A true village that knows needs and fills needs—people that actually need each other.
Your church is wonderful, but you mostly see those people on Sundays. You feel somewhat more known by your community group, but still, group gathering feels like another once-a-week event. You’d call these folks in a dire emergency, but not for the little stuff like when you need someone to pop over to let your dog out or lend you a tool you’d only use once.
Your heart is not content with shallow conversation. But you’ve lived here for years, and most of the conversations you’ve had in your neighborhood have felt like small talk.
If that’s you today, I want you to know that God knows the desires of your heart. He feels the ache right there with you.
Created for community
That pull to connect, to know and be known—He knows. He knows it well because it was He who planted it deep within you.
He authored community. He embodies deep relationship. He is three in one—Father, Son, and Spirit. Though a triune God is hard to wrap our minds around, we know that He is relational. It’s inseparable from who He is.
It surfaces, too, in His creation, runs through our DNA. “Relational. It’s who we are, because it’s who God is,” as Jennie Allen explains it.
But what do you do with this desire to lean into relationships when it feels everything stands in the way?
If this is your question, it’s a fair one. It’s easy to see how it’s easier for everyone else, to see all the things in the way than how there is a way through.
And yet, I’m here to tell you that age and life stage differences be woven together into a beautiful tapestry. Ann Voskamp once said, “The thread of your life becomes a tapestry of abundant colors only if it ties itself to other lives.”
Truth is that we don’t have to be just like our neighbors to be so much better with them. In fact, our together is so much stronger and more resilient if the strengths and unique insights of multiple generations are entwined together.
We can build tapestries in our neighborhoods, because a whole lot of isolated threads are no longer isolated when they are woven together.
The differences can unify rather than divide. The apparent gap means that you can fill in the gap for others and they for you.
You need people, and they need you.
You need people not exactly like you, and people not exactly like you need you too.
My life leaves traces of this evidence in the many conversations my husband and I have had with neighbors a couple decades wiser than us. The lawn my husband turned around, thanks in part to tips learned from a neighbor. The table, handcrafted by a neighbor, I clear of my laptop and stacks of books when we gather for a community meal.
I need the ones that welcome my kids as if they were grandkids.

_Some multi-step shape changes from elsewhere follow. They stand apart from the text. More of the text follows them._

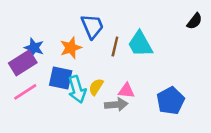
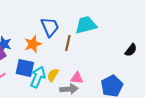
black semicircle: (195, 21) -> (131, 50), moved
cyan trapezoid: (140, 44) -> (86, 25), moved, turned 105
cyan arrow: (77, 89) -> (38, 77), turned -140

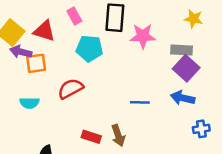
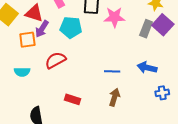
gray rectangle: (182, 50) -> (146, 29), turned -72
purple arrow: (21, 52) -> (42, 29), moved, turned -72
purple square: (186, 68) -> (163, 25), moved
brown arrow: (118, 135) -> (114, 97), moved, turned -144

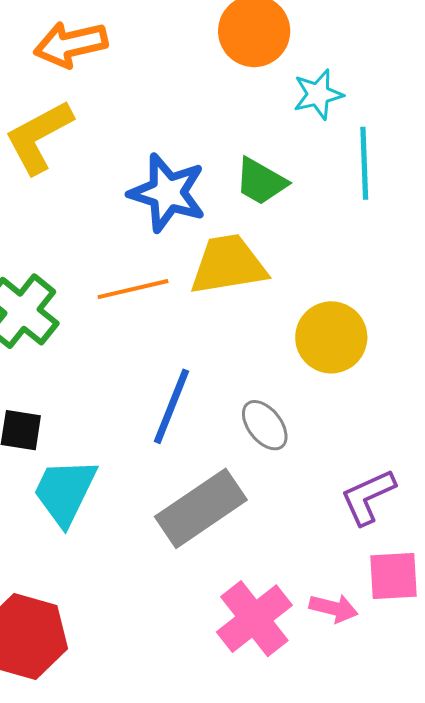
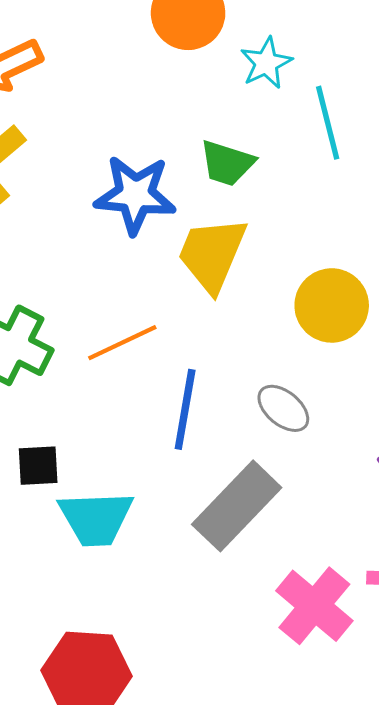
yellow trapezoid: (228, 265) -> (212, 254), turned -46
orange line: (133, 289) -> (122, 343), moved
cyan trapezoid: (65, 492) -> (96, 518), turned -106

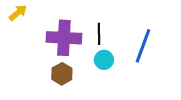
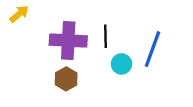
cyan circle: (104, 60) -> (121, 64), moved

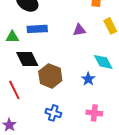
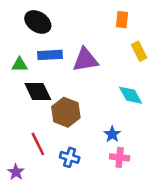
purple triangle: (79, 30) -> (85, 60), moved, size x1.6
blue star: (88, 79) -> (112, 134), moved
red line: (14, 90) -> (38, 144), moved

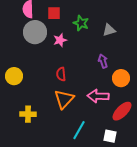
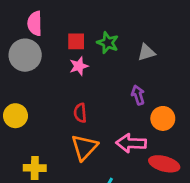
red square: (54, 13) -> (76, 41), moved
gray circle: (35, 32) -> (25, 55), moved
red ellipse: (122, 111) -> (164, 164), turned 60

The ones you can ask for a second opinion. The ones who begin to feel like family.
And chances are, if you need a community that feels like a village, others around you feel the same way.
Get to know my neighbors
Somedays you need to be reminded of Ralph Waldo Emerson’s famous line: “The only way to have a friend is to be one.” Sometimes you need to let go of trying to find similarities before engaging with your neighbors, and instead focus on what you can do to be a friend. Somedays you just need to find out for yourself what would change if you chose to lean in, reach out, open up?

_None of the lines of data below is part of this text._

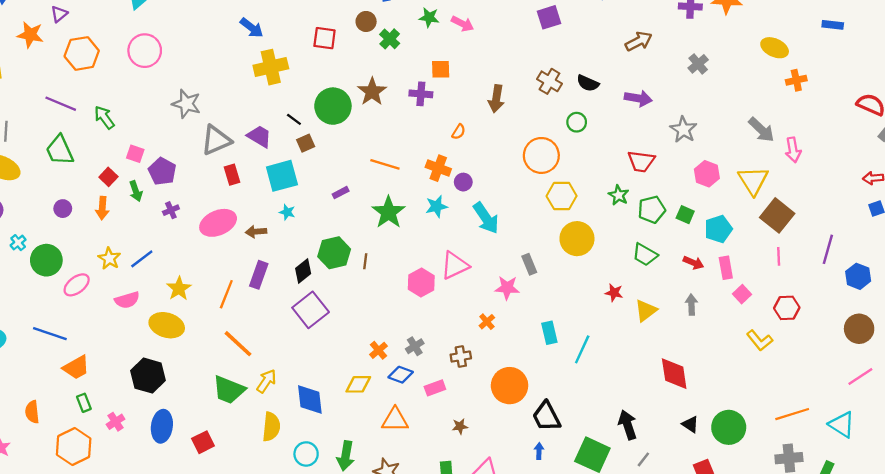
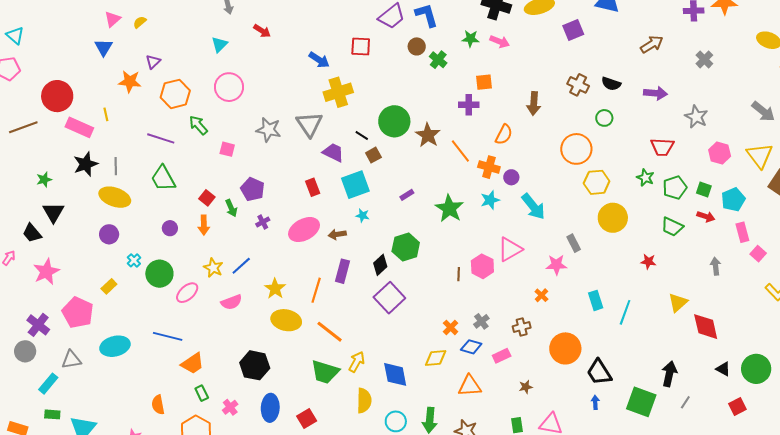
red square: (325, 38) -> (361, 46), moved
brown star: (372, 92) -> (428, 135), moved
green arrow: (104, 117) -> (198, 125), moved
orange semicircle: (459, 132) -> (504, 134), size x1.5
gray triangle: (216, 140) -> (309, 124), moved, turned -36
pink square: (135, 154) -> (227, 149), moved
orange line: (385, 164) -> (460, 151), moved, turned 40
brown line: (365, 261) -> (459, 274), moved
red arrow: (693, 263) -> (706, 216), moved
yellow triangle: (646, 311) -> (678, 303), moved
yellow ellipse: (167, 325) -> (286, 320), moved
black arrow: (628, 425) -> (669, 374), turned 35

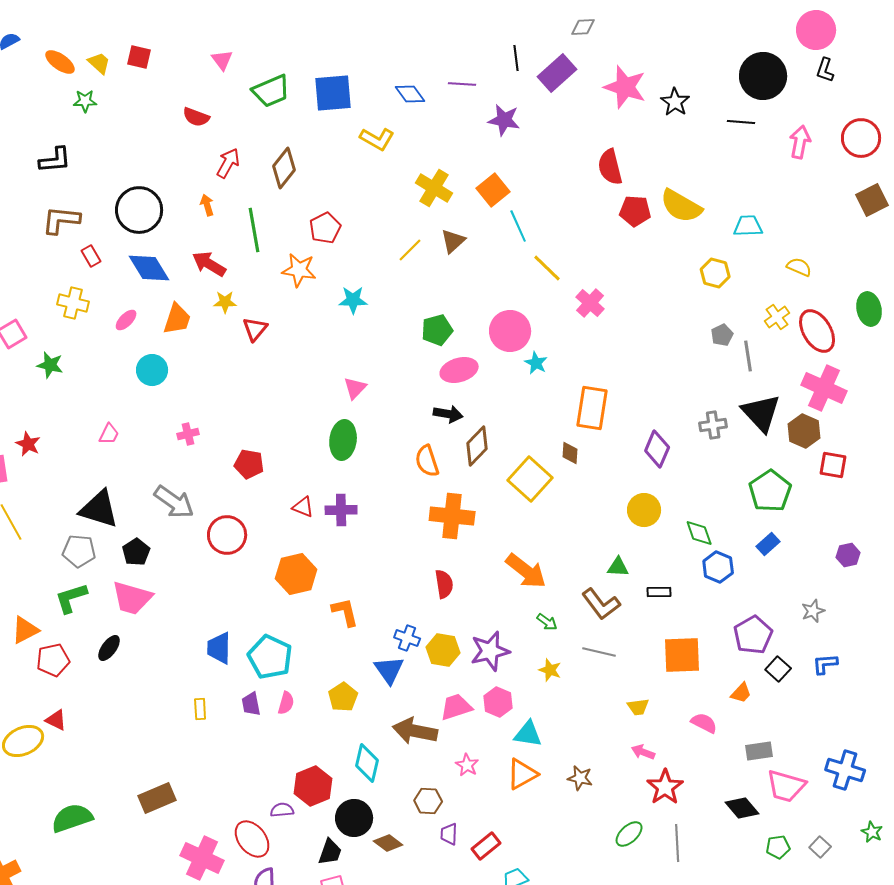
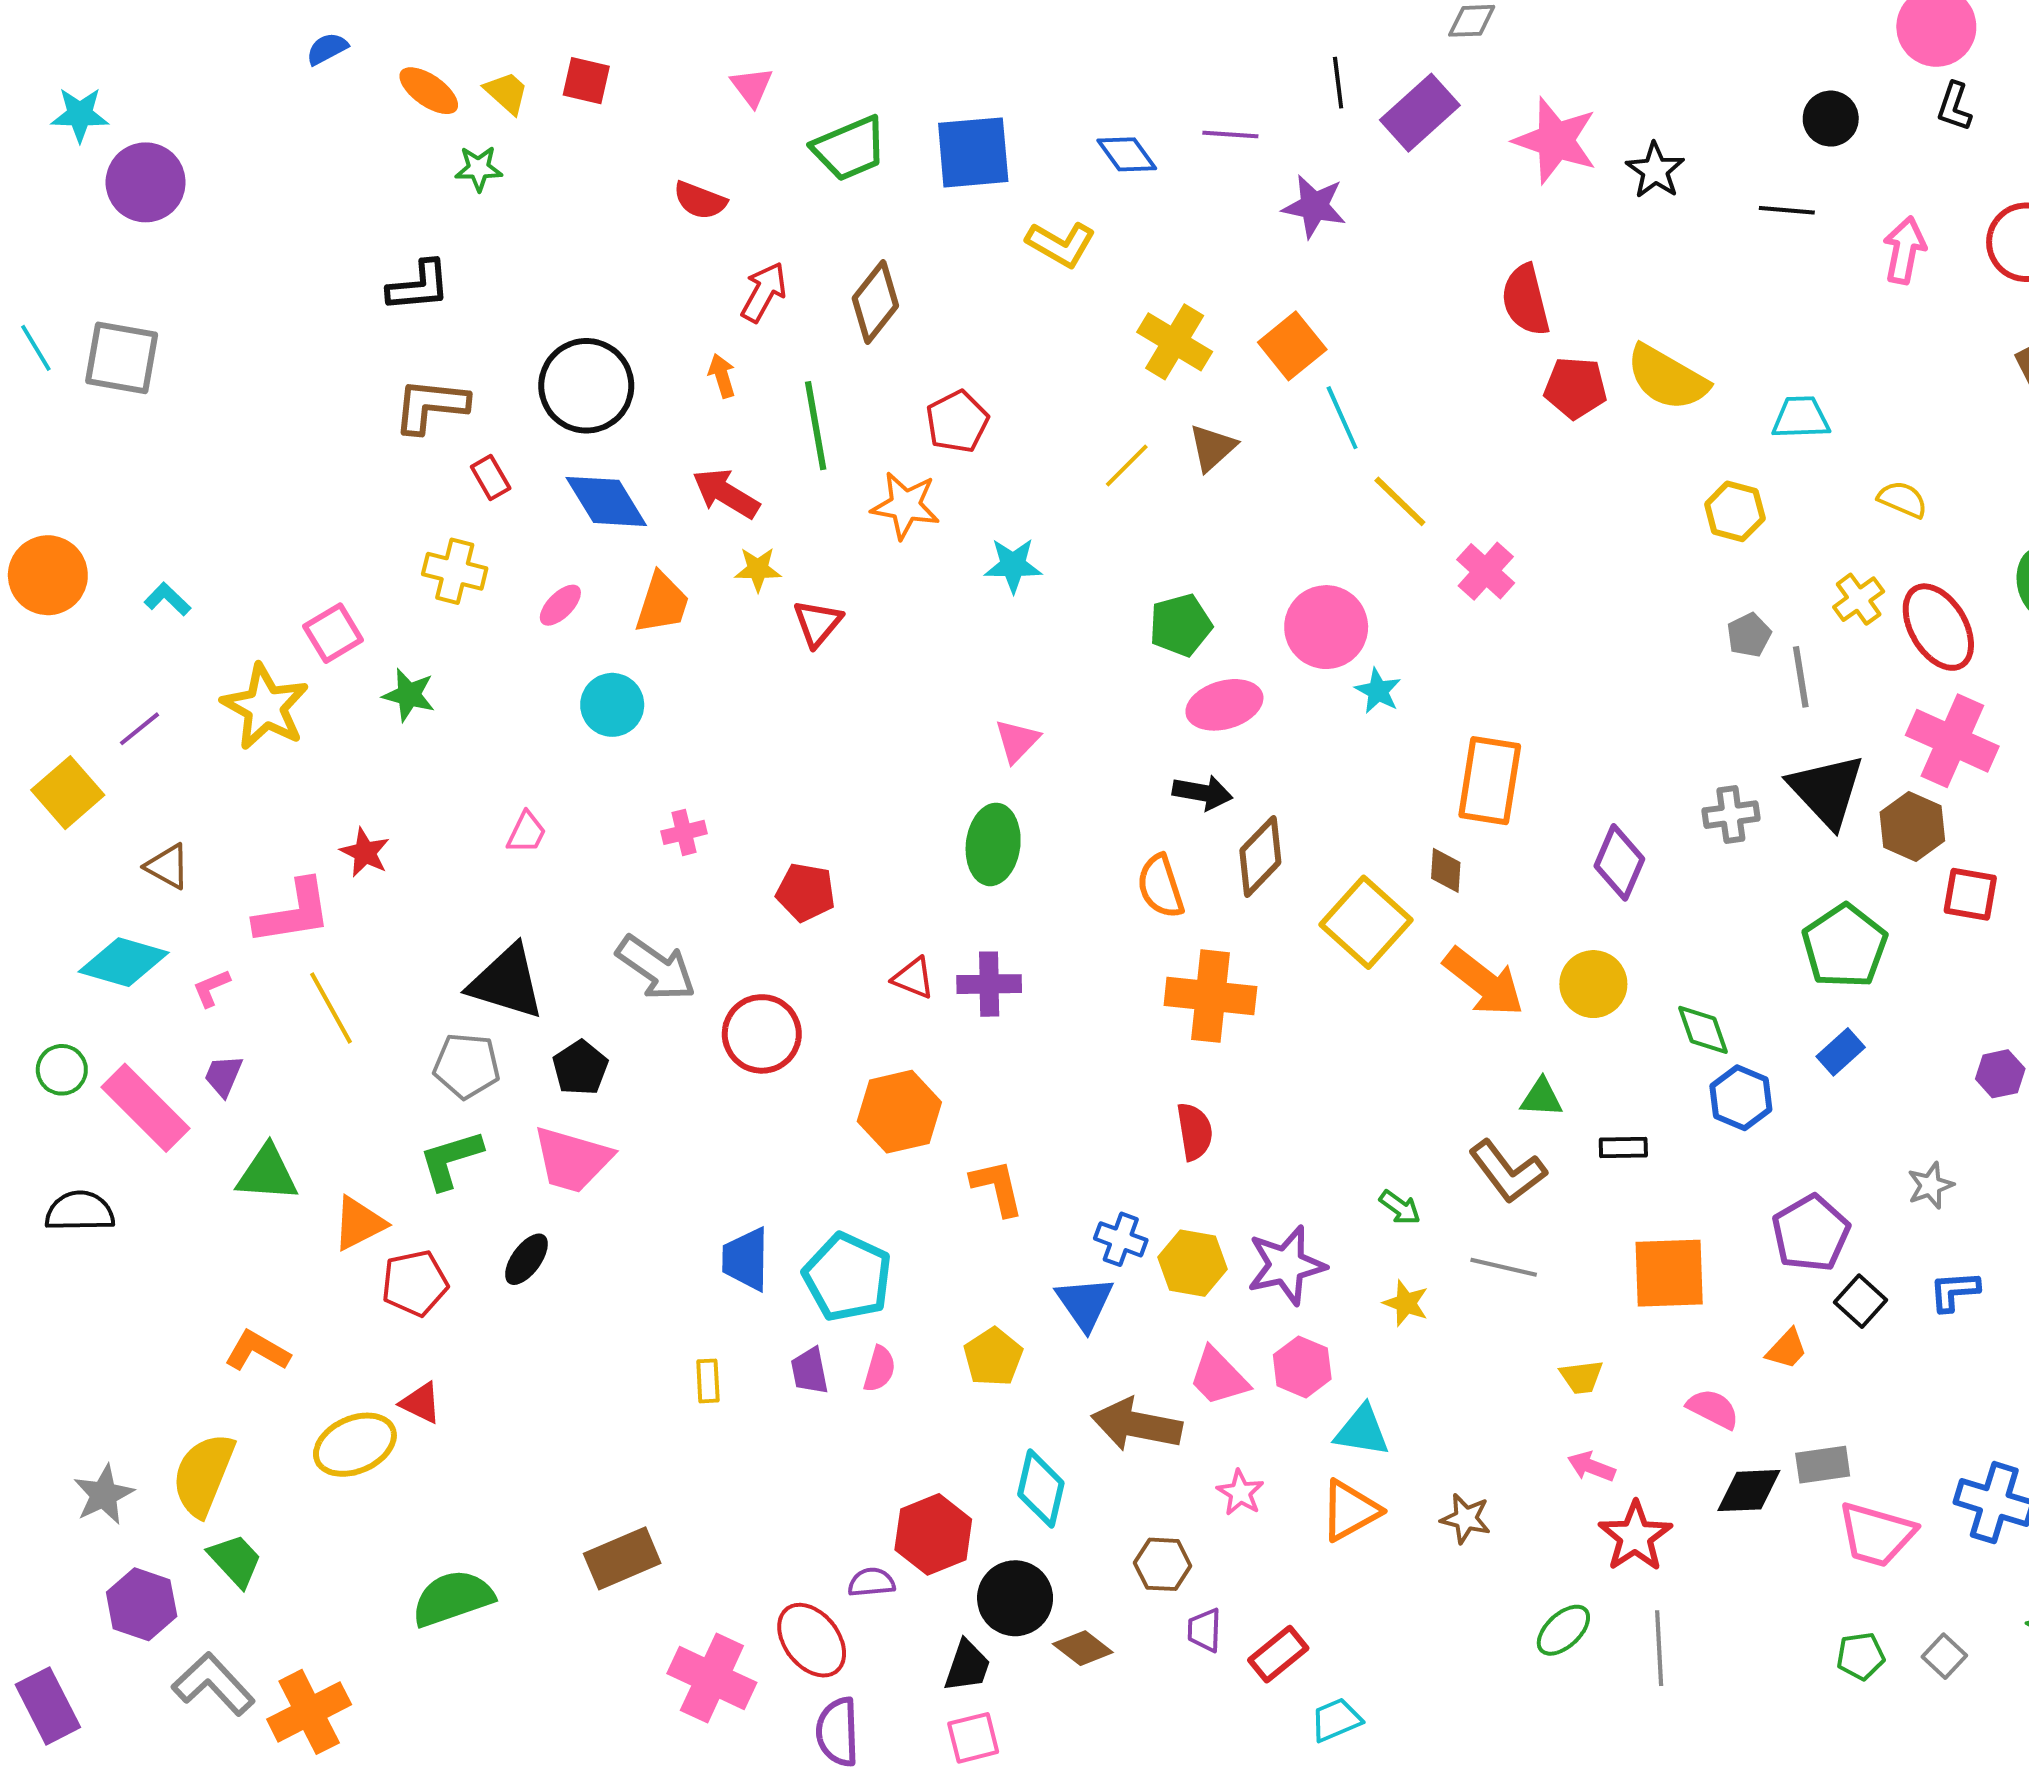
black circle: (763, 76) -> (1831, 119), size x0.6
orange arrow: (526, 571) -> (1484, 982), moved
pink trapezoid: (456, 707) -> (1218, 1377), turned -116
black diamond: (742, 808) -> (1749, 1491), moved, turned -52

And sometimes you discover it can really be as simple as being genuinely interested in those around you.
Inspirational speaker, life-coach, and author Rasheed Orgunlaru shares great insight that can be applied to how we approach our neighbors. He charges, “Be genuinely interested in everyone you meet and everyone you meet will be genuinely interested in you.” The people we connect with best aren’t always those who share mostly similarities with us—it’s those who we can tell are genuinely interested in getting to know us, the real us. We may not feel we have much to offer, but we at least have this—genuine interest in others.

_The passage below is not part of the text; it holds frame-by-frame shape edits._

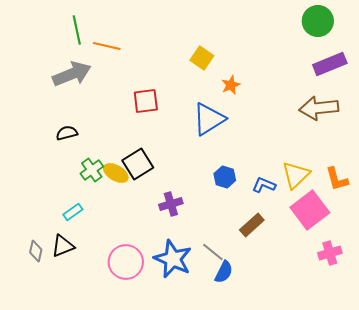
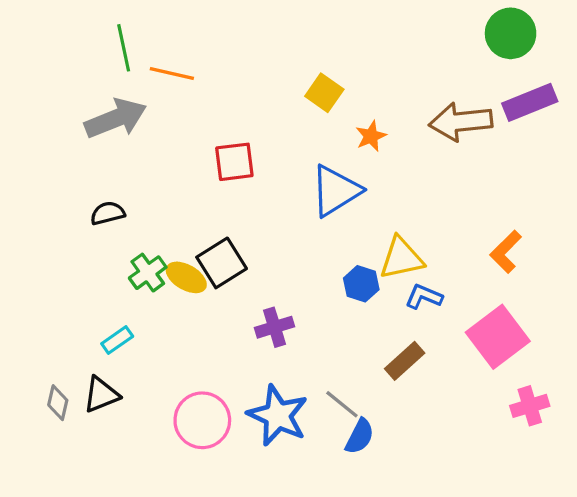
brown arrow: (319, 108) -> (461, 122), moved
yellow triangle: (296, 175) -> (401, 258), moved, turned 32
orange L-shape: (337, 179) -> (506, 252), moved, turned 60

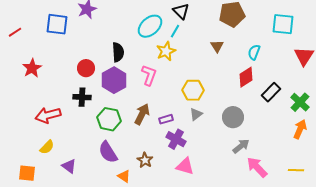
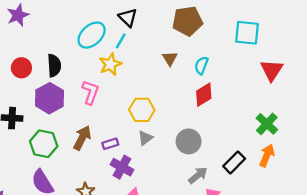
cyan semicircle: (254, 52) -> (201, 65), moved
red circle: (86, 68) -> (21, 68), moved
black rectangle: (271, 92) -> (234, 162), moved

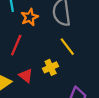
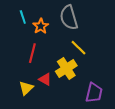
yellow cross: (51, 67) -> (66, 68), size x1.5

What would it look like to step out beyond the doorframe of your front door, out beyond your biases and expectations, and show genuine interest in getting to know a neighbor who is not in the same season of life as you?
Could you look someone in the eye, offer a smile, let them feel seen, cared about, even in a small way?
The key to not overthinking is to just start. Accept that you’ll flounder and at times you’ll feel awkward. Accept that sometimes you’ll reach out and it won’t pan out. Accept there will be learning curves and life lessons worth learning.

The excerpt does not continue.